IF you really want to make proper ships biscuit, you need to use what we today call Soft Whole Wheat Pastry Flour, which is made from white wheat. AND you need to simulate the grade of flour which was called "ship's stuff" and was the lowest grade, and had a good deal of bran with it. When made with that flour, without kneading, and some bran, you get a hard cracker that can be chewed upon to be consumed, something that is shown in early journals.

By the ACW the quality of the flour was better but it was still what we today call Whole Wheat Pastry Flour, and they may have mistakenly kneaded the flour for a long time, thus it was harder than it should have been or needed to be.

Earlier in this thread you can find a recipe for ships biscuit with whole wheat pastry flour that yields the hard cracker but can be gnawed upon and consumed without soaking. I have a test batch in an airtight, see through container, and the stuff is 24 months old as of Tuesday... no mold so still good.

LD
 
"Good" being a relative word in relation to mold.

I have online conversations all the time about creating delicious things using the culinary arts to make and eat. This is like a competition to create the most inedible, non-poisonous "food" possible. 🤣
Hike Saturday and Sunday without rations. On Monday they will taste good. 😇

LD
 
It's not like you can take it backwards and make anything out of it. Once it's in hard tack that's it. Best you can do is wet it with something so it doesn't break your teeth.
But that’s not actually the case.

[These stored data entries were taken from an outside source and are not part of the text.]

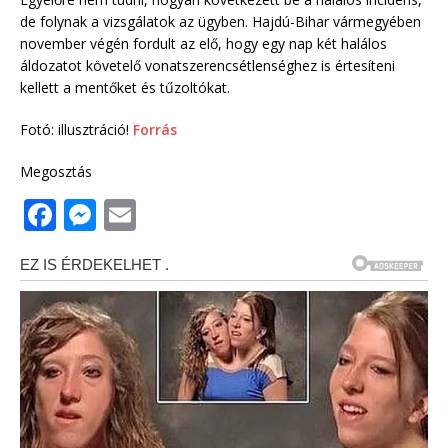
de folynak a vizsgálatok az ügyben. Hajdú-Bihar vármegyében
november végén fordult az elő, hogy egy nap két halálos
áldozatot követelő vonatszerencsétlenséghez is értesíteni
kellett a mentőket és tűzoltókat.
Fotó: illusztráció!
Forrás
Megosztás
F
M
E
a
e
m
c
ss
ai
e
e
l
b
n
o
g
o
e
k
r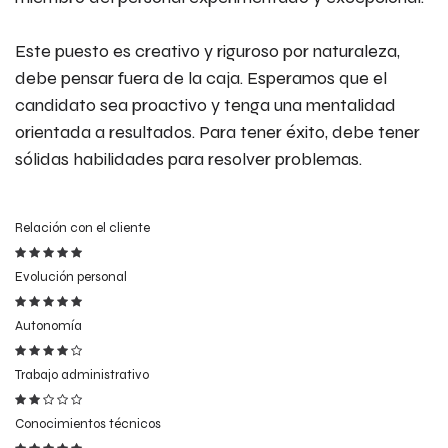
Este puesto es
creativo y riguroso
por naturaleza,
debe pensar fuera de la caja. Esperamos que el
candidato sea proactivo y tenga una mentalidad
orientada a resultados. Para tener éxito, debe tener
sólidas habilidades para resolver problemas.
Relación con el cliente
Evolución personal
Autonomía
Trabajo administrativo
Conocimientos técnicos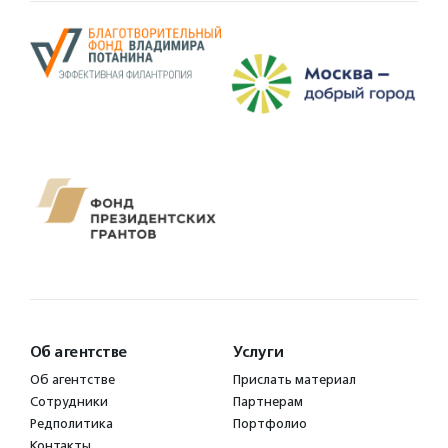
Об агентстве
Услуги
Об агентстве
Прислать материал
Сотрудники
Партнерам
Редполитика
Портфолио
Контакты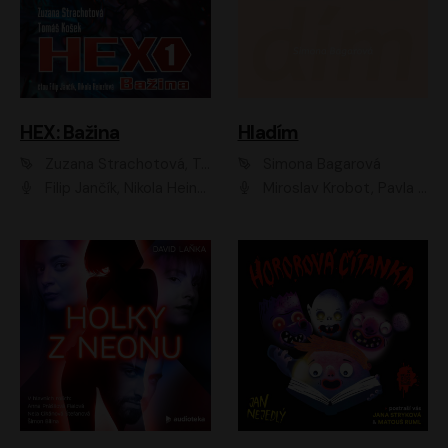
HEX: Bažina
Hladím
Zuzana Strachotová, Tomáš Košek
Simona Bagarová
Filip Jančík, Nikola Heinzlová
Miroslav Krobot, Pavla Beretová, Jan Cina, Lenka Termerová, Petra Špalková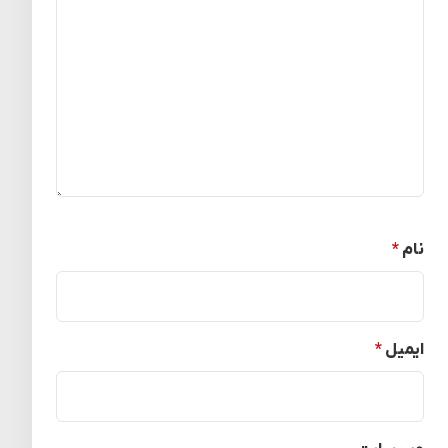
نام
*
ایمیل
*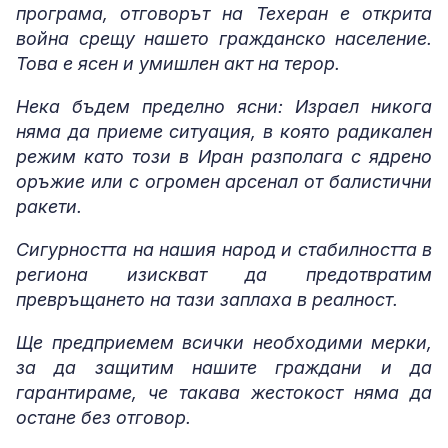
програма, отговорът на Техеран е открита
война срещу нашето гражданско население.
Това е ясен и умишлен акт на терор.
Нека бъдем пределно ясни: Израел никога
няма да приеме ситуация, в която радикален
режим като този в Иран разполага с ядрено
оръжие или с огромен арсенал от балистични
ракети.
Сигурността на нашия народ и стабилността в
региона изискват да предотвратим
превръщането на тази заплаха в реалност.
Ще предприемем всички необходими мерки,
за да защитим нашите граждани и да
гарантираме, че такава жестокост няма да
остане без отговор.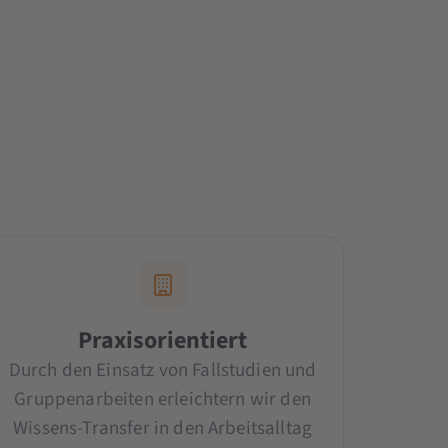
Praxisorientiert
Durch den Einsatz von Fallstudien und
Gruppenarbeiten erleichtern wir den
Wissens-Transfer in den Arbeitsalltag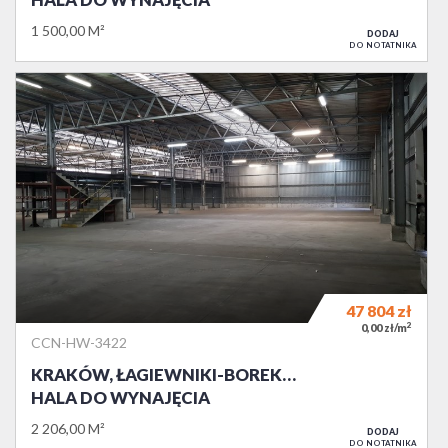
1 500,00 M²
DODAJ
DO NOTATNIKA
47 804
zł
2
0,00 zł/m
CCN-HW-3422
KRAKÓW, ŁAGIEWNIKI-BOREK…
HALA DO WYNAJĘCIA
2 206,00 M²
DODAJ
DO NOTATNIKA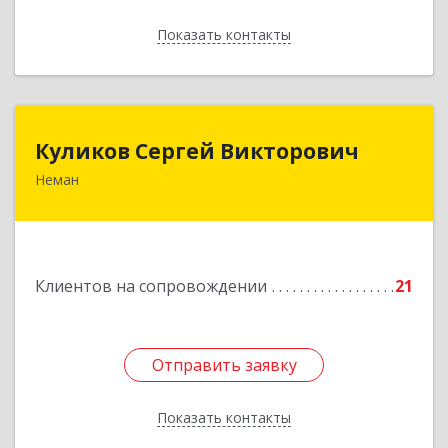
Показать контакты
Назад
Куликов Сергей Викторович
Куликов Сергей Викторович
Неман
238710, Калининградская обл, Неман г,
Красноармейская ул, дом № 8, кв.60
Подробнее
Клиентов на сопровождении
21
Отправить заявку
Отправить заявку
Показать контакты
Назад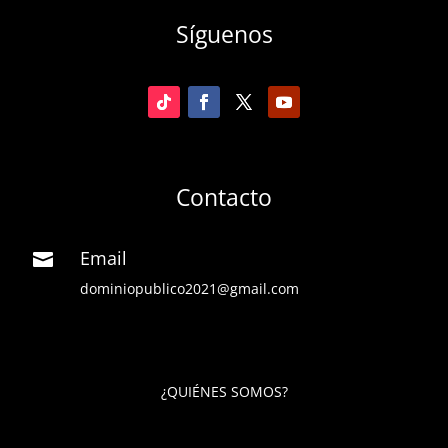
Síguenos
Contacto
Email

dominiopublico2021@gmail.com
¿QUIÉNES SOMOS?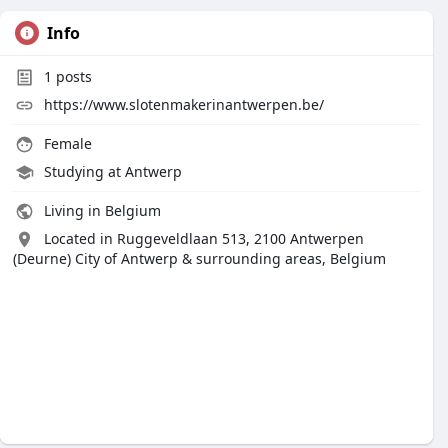
Info
1
posts
https://www.slotenmakerinantwerpen.be/
Female
Studying at Antwerp
Living in Belgium
Located in Ruggeveldlaan 513, 2100 Antwerpen
(Deurne) City of Antwerp & surrounding areas, Belgium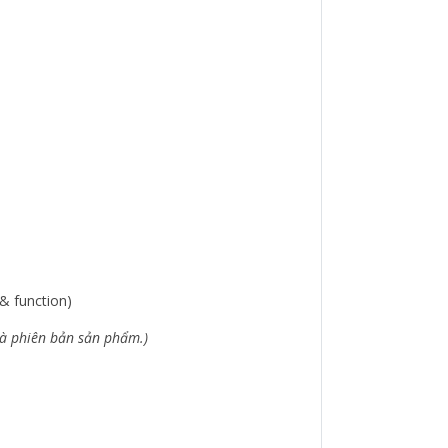
& function)
 và phiên bản sản phẩm.)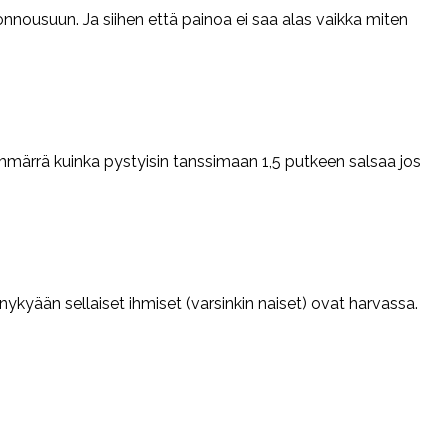
nnousuun. Ja siihen että painoa ei saa alas vaikka miten
ymmärrä kuinka pystyisin tanssimaan 1,5 putkeen salsaa jos
ttä nykyään sellaiset ihmiset (varsinkin naiset) ovat harvassa.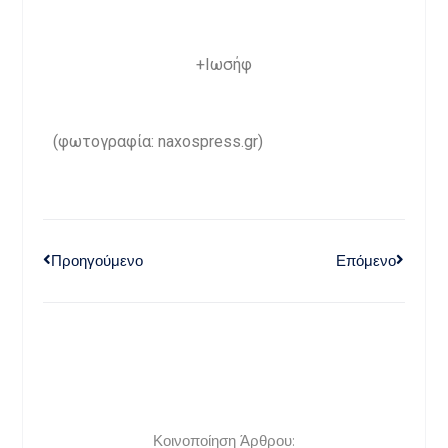
+Ιωσήφ
(φωτογραφία: naxospress.gr)
Προηγούμενο
Επόμενο
Κοινοποίηση Άρθρου: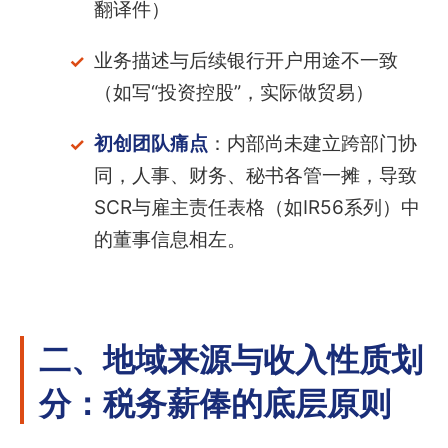
翻译件）
业务描述与后续银行开户用途不一致
（如写“投资控股”，实际做贸易）
初创团队痛点
：内部尚未建立跨部门协
同，人事、财务、秘书各管一摊，导致
SCR与雇主责任表格（如IR56系列）中
的董事信息相左。
二、地域来源与收入性质划
分：税务薪俸的底层原则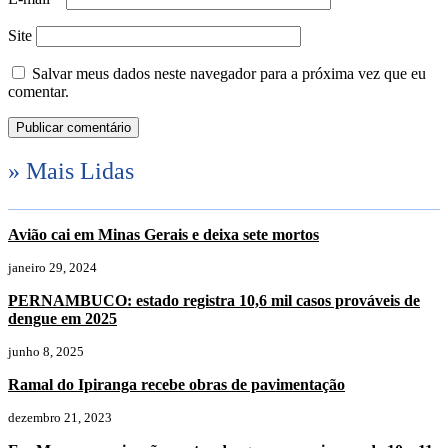
Site
Salvar meus dados neste navegador para a próxima vez que eu
comentar.
» Mais Lidas
Avião cai em Minas Gerais e deixa sete mortos
janeiro 29, 2024
PERNAMBUCO: estado registra 10,6 mil casos prováveis de
dengue em 2025
junho 8, 2025
Ramal do Ipiranga recebe obras de pavimentação
dezembro 21, 2023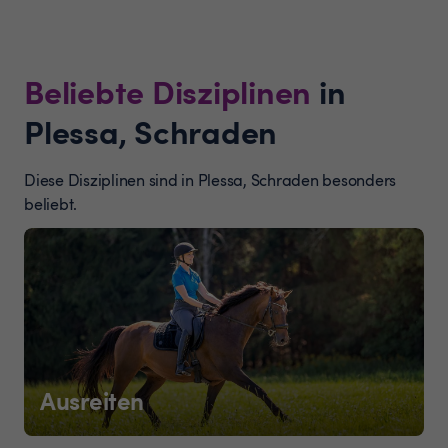
Beliebte Disziplinen
in
Plessa, Schraden
Diese Disziplinen sind in Plessa, Schraden besonders
beliebt.
Ausreiten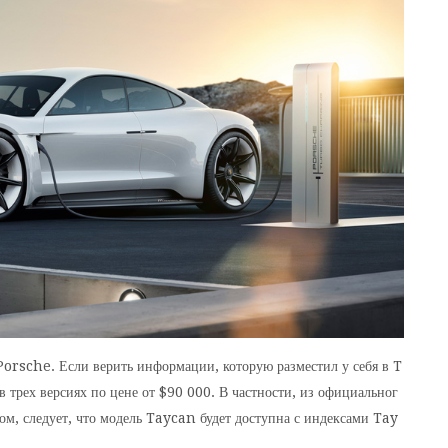
 Porsche. Если верить информации, которую разместил у себя в T
 трех версиях по цене от $90 000. В частности, из официальног
м, следует, что модель Taycan будет доступна с индексами Tay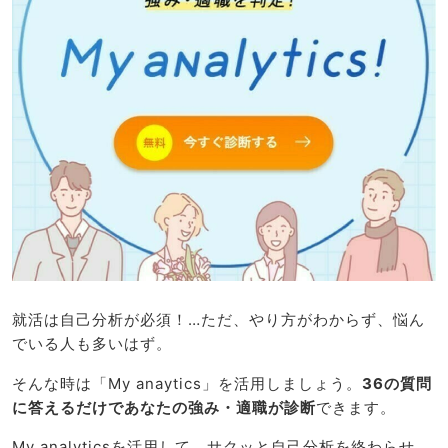
就活は自己分析が必須！…ただ、やり方がわからず、悩ん
でいる人も多いはず。
そんな時は「My anaytics」を活用しましょう。
36の質問
に答えるだけであなたの強み・適職が診断
できます。
My analyticsを活用して、サクッと自己分析を終わらせ、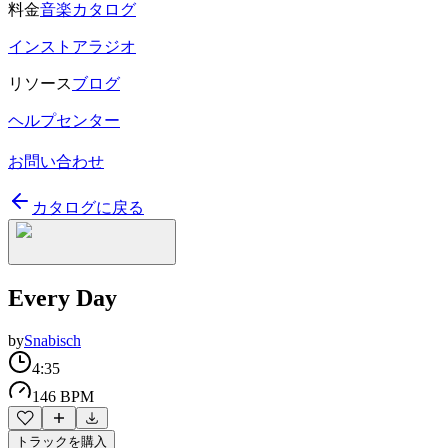
料金
音楽カタログ
インストアラジオ
リソース
ブログ
ヘルプセンター
お問い合わせ
カタログに戻る
Every Day
by
Snabisch
4:35
146 BPM
トラックを購入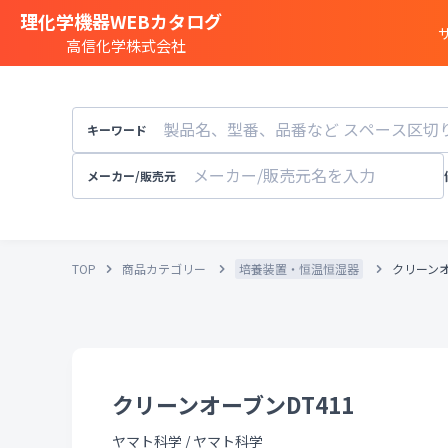
理化学機器WEBカタログ
高信化学株式会社
商品カテゴリー一覧
遺伝子実験
キーワード
細胞
・
組織研究
分注装置
・
オートメ
メーカー/販売元
分光
・
発光
・
蛍光分析装置
構造解析
・
元素分析
TOP
商品カテゴリー
培養装置・恒温恒湿器
クリーンオ
顕微鏡
・
電子顕微鏡
粒子径
・
粒径
・
粒度
天秤
・
pH計
・
導電率計
・
培養装置
・
恒温恒湿
溶存酸素計
クリーンオーブンDT411
実験
・
研究室設備
その他試験機器
ヤマト科学
/
ヤマト科学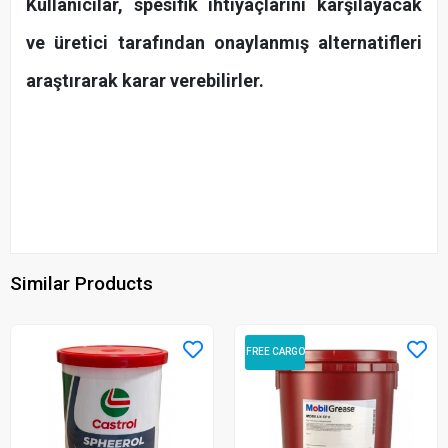
Kullanıcılar, spesifik ihtiyaçlarını karşılayacak
ve üretici tarafından onaylanmış alternatifleri
araştırarak karar verebilirler.
Similar Products
FREE CARGO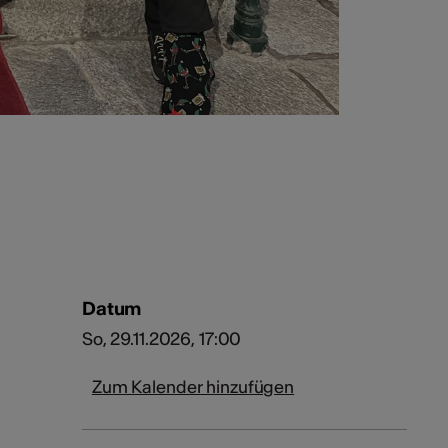
Datum
So, 29.11.2026, 17:00
Zum Kalender hinzufügen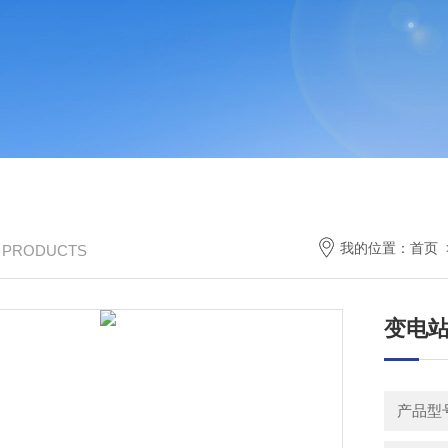
我的位置：
首页
/ PRODUCTS
变电
产品型号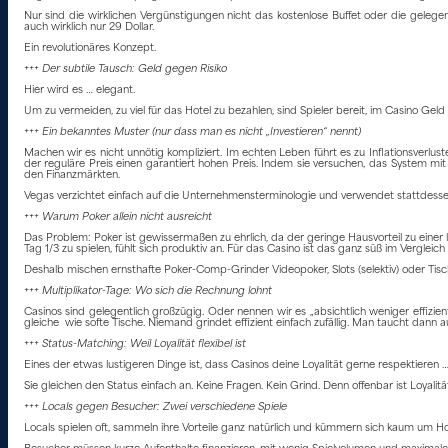
Nur sind die wirklichen Vergünstigungen nicht das kostenlose Buffet oder die geleg
auch wirklich nur 29 Dollar.
Ein revolutionäres Konzept.
+++ Der subtile Tausch: Geld gegen Risiko
Hier wird es … elegant.
Um zu vermeiden, zu viel für das Hotel zu bezahlen, sind Spieler bereit, im Casino Geld 
+++ Ein bekanntes Muster (nur dass man es nicht „Investieren“ nennt)
Machen wir es nicht unnötig kompliziert. Im echten Leben führt es zu Inflationsverlu
der reguläre Preis einen garantiert hohen Preis. Indem sie versuchen, das System mit 
den Finanzmärkten.
Vegas verzichtet einfach auf die Unternehmensterminologie und verwendet stattdessen Be
+++ Warum Poker allein nicht ausreicht
Das Problem: Poker ist gewissermaßen zu ehrlich, da der geringe Hausvorteil zu eine
Tag 1/3 zu spielen, fühlt sich produktiv an. Für das Casino ist das ganz süß im Verg
Deshalb mischen ernsthafte Poker-Comp-Grinder Videopoker, Slots (selektiv) oder Tischsp
+++ Multiplikator-Tage: Wo sich die Rechnung lohnt
Casinos sind gelegentlich großzügig. Oder nennen wir es „absichtlich weniger effizien
gleiche wie softe Tische. Niemand grindet effizient einfach zufällig. Man taucht dann 
+++ Status-Matching: Weil Loyalität flexibel ist
Eines der etwas lustigeren Dinge ist, dass Casinos deine Loyalität gerne respektieren
Sie gleichen den Status einfach an. Keine Fragen. Kein Grind. Denn offenbar ist Loyalit
+++ Locals gegen Besucher: Zwei verschiedene Spiele
Locals spielen oft, sammeln ihre Vorteile ganz natürlich und kümmern sich kaum um Ho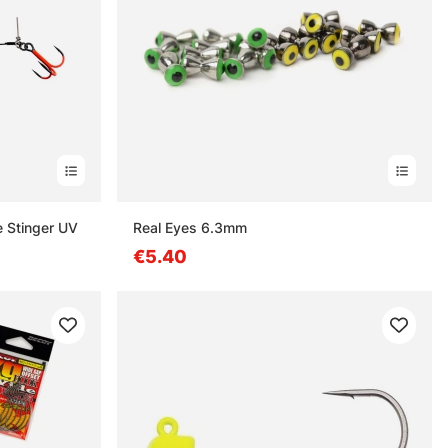
 Stinger UV
Real Eyes 6.3mm
€5.40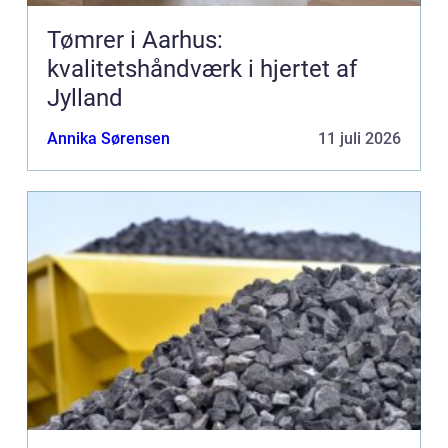
Tømrer i Aarhus:
kvalitetshåndværk i hjertet af
Jylland
Annika Sørensen
11 juli 2026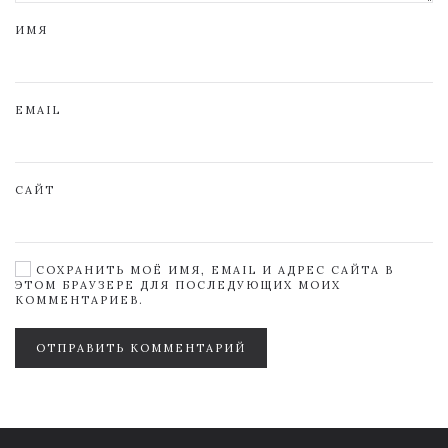
ИМЯ
EMAIL
САЙТ
СОХРАНИТЬ МОЁ ИМЯ, EMAIL И АДРЕС САЙТА В
ЭТОМ БРАУЗЕРЕ ДЛЯ ПОСЛЕДУЮЩИХ МОИХ
КОММЕНТАРИЕВ.
ОТПРАВИТЬ КОММЕНТАРИЙ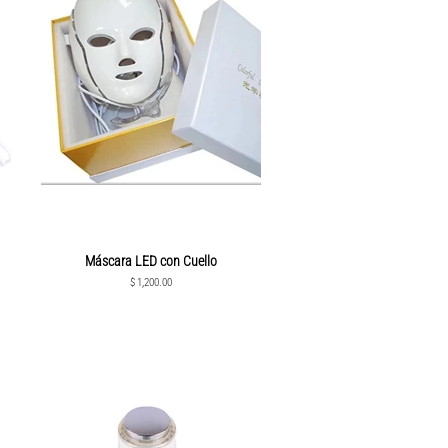
Máscara LED con Cuello
Precio
$ 1,200.00
habitual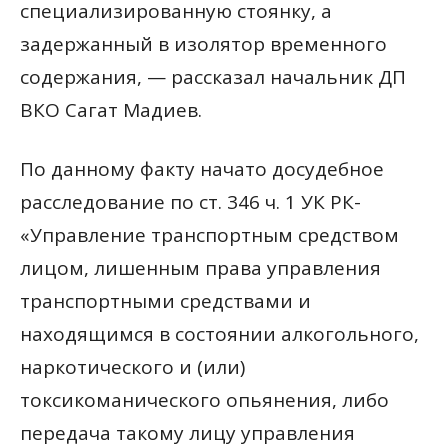
специализированную стоянку, а
задержанный в изолятор временного
содержания, — рассказал начальник ДП
ВКО Сагат Мадиев.
По данному факту начато досудебное
расследование по ст. 346 ч. 1 УК РК-
«Управление транспортным средством
лицом, лишенным права управления
транспортными средствами и
находящимся в состоянии алкогольного,
наркотического и (или)
токсикоманического опьянения, либо
передача такому лицу управления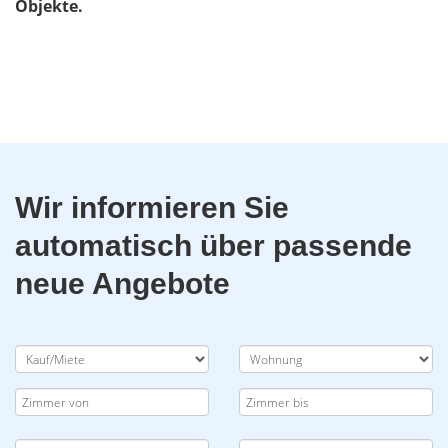
Objekte.
Wir informieren Sie
automatisch über passende
neue Angebote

Ships’ biscuit was commonly reconstituted for use in making pies and other dishes at sea at least as far back as the 1570s. We’ve done it for years at the museum. You break it up into powder, add some fat and water, and it makes a dough like pie crust. It’s also good for making a roux to thicken soups and stews. We did an experiment one time with soaking biscuit to soften it, and in cold water or small beer, it literally took a day or two to soften to where you could bite it. Most of what you see about just dunking it in your grog or wetting it is fantasy made up by authors with no actual experience working with the stuff.
Jay
 
But that’s not actually the case. Ships’ biscuit was commonly reconstituted for use in making pies and other dishes at sea at least as far back as the 1570s. We’ve done it for years at the museum. You break it up into powder, add some fat and water, and it makes a dough like pie crust. It’s also good for making a roux to thicken soups and stews. We did an experiment one time with soaking biscuit to soften it, and in cold water or small beer, it literally took a day or two to soften to where you could bite it. Most of what you see about just dunking it in your grog or wetting it is fantasy made up by authors with no actual experience working with the stuff.
Jay
Yep, the mortar and pestle was a regular feature of many kitchens. One could pound the stuff back into coarse flour. Whole wheat flour be it red or white will go bad because the germ is part of the flour when ground. It smells "punky" as it starts to go.

YET you hear about long sea voyages where the Royal Navy was serving Pork and Plum Duff on Thursdays to the crew. Plum Duff is a boiled pudding and needs flour, sugar, raw beef suet or rendered tallow, and chopped prunes. I suspect they used ground biscuit for the flour.